The case involves a legal discrepancy between the long-term care insurance plan offered by CALPERS to state employees, and the the federal rules regarding insurance plans for employees. The CALPERS plans extend benefits to same-sex married couples and registered domestic partners, as equivalent to heterosexual spouses. However, the federal rule disallows any plans which give benefits to anyone other than a federally recognized spouse — and same-sex couples are not recognized as legal spouses under the federal DOMA rule. As a result of this discrepancy, gay and lesbian employees are taxed for the insurance benefits they receive, whereas straight employees receive these benefits tax free.

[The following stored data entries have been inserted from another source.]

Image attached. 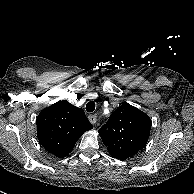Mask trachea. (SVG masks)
Instances as JSON below:
<instances>
[{
  "instance_id": "trachea-1",
  "label": "trachea",
  "mask_w": 194,
  "mask_h": 194,
  "mask_svg": "<svg viewBox=\"0 0 194 194\" xmlns=\"http://www.w3.org/2000/svg\"><path fill=\"white\" fill-rule=\"evenodd\" d=\"M95 106L96 105H95L94 101L88 102L86 105L87 112H93L95 110Z\"/></svg>"
}]
</instances>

The Court ruled that the provisions of DOMA are unconstitutional, and therefore the federal government must recognize same-sex spouses (and registered domestic partners) as equal to straight spouses. As a result, the tax treatment of the gay employees must be no different than that of straight employees.
As with the other DOMA related cases, the federal government is no longer defending the law, so Congress was allowed to hire its own lawyer to defend the current law. Most likely the decision will be appealed to the Ninth Circuit – which is also hearing the case involving California’s Proposition 8.